Repeat exactly the lines running from the first line of the data to the line containing "プ、夏のサルビア、秋のコスモスなど季節の花を楽しむこ", both ends included, and nothing else; drop the pictures.
━━━━━━
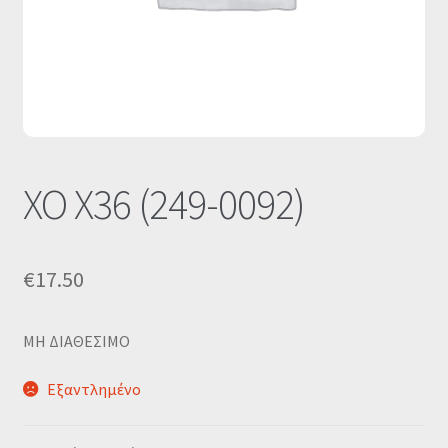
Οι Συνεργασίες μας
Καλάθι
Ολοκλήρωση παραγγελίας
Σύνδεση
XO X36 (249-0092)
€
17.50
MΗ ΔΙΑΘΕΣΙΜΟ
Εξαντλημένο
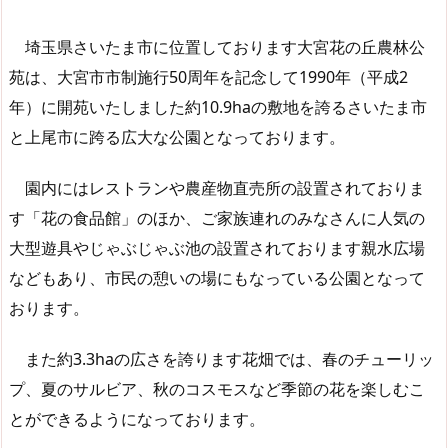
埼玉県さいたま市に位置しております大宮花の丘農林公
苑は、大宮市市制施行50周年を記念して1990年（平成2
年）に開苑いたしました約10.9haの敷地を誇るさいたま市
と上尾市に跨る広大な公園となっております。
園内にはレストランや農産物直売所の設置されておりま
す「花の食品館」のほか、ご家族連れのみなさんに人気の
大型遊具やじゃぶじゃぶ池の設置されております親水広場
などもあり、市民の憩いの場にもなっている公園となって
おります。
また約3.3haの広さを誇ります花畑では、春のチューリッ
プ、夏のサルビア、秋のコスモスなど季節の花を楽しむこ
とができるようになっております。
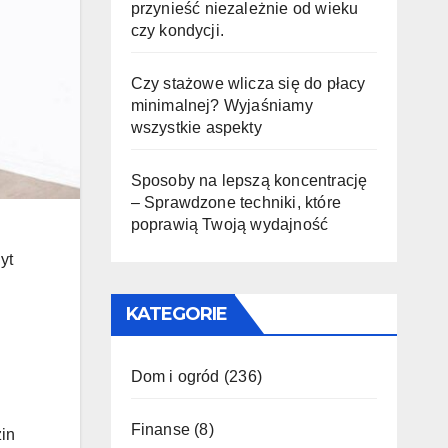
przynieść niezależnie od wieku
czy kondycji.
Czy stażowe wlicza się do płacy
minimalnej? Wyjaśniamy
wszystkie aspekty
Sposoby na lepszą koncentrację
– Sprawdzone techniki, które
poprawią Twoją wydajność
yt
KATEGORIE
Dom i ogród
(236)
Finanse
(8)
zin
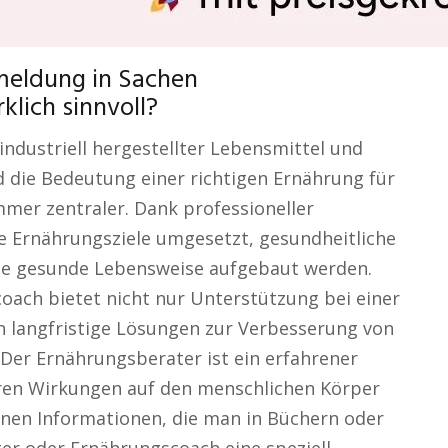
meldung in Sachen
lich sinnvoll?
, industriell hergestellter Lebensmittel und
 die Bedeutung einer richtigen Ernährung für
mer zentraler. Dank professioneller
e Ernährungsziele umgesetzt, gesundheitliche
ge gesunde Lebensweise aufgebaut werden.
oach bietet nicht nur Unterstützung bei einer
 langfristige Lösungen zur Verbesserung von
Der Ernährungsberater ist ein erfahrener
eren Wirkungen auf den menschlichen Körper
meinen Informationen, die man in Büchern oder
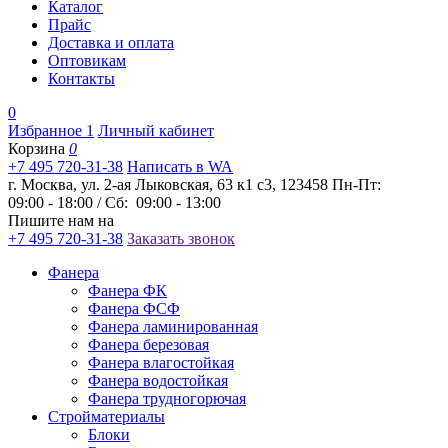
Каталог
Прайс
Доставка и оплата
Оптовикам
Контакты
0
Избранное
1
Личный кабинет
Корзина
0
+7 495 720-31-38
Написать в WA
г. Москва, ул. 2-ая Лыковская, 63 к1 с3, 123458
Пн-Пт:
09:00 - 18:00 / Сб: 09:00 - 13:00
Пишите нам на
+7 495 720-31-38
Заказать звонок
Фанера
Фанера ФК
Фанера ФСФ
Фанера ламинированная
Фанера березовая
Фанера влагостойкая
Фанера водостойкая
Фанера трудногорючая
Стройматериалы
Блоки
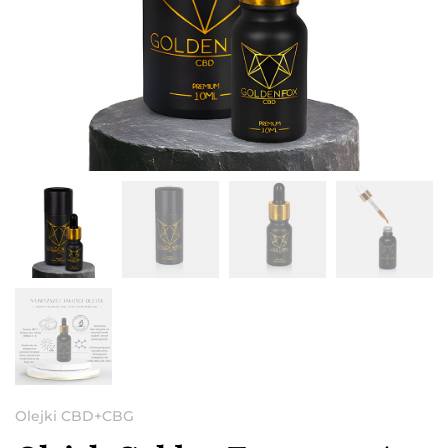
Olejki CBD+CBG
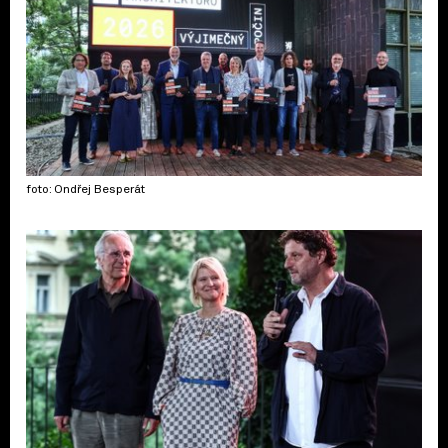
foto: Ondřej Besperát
━━━━━━
● Response to the task:
Οι Συνεργασίες μας
Καλάθι
Ολοκλήρωση παραγγελίας
Σύνδεση
XO X36 (249-0092)
€
17.50
MΗ ΔΙΑΘΕΣΙΜΟ
Εξαντλημένο
埼玉県さいたま市に位置しております大宮花の丘農林公
苑は、大宮市市制施行50周年を記念して1990年（平成2
年）に開苑いたしました約10.9haの敷地を誇るさいたま市
と上尾市に跨る広大な公園となっております。
園内にはレストランや農産物直売所の設置されておりま
す「花の食品館」のほか、ご家族連れのみなさんに人気の
大型遊具やじゃぶじゃぶ池の設置されております親水広場
などもあり、市民の憩いの場にもなっている公園となって
おります。
また約3.3haの広さを誇ります花畑では、春のチューリッ
プ、夏のサルビア、秋のコスモスなど季節の花を楽しむこ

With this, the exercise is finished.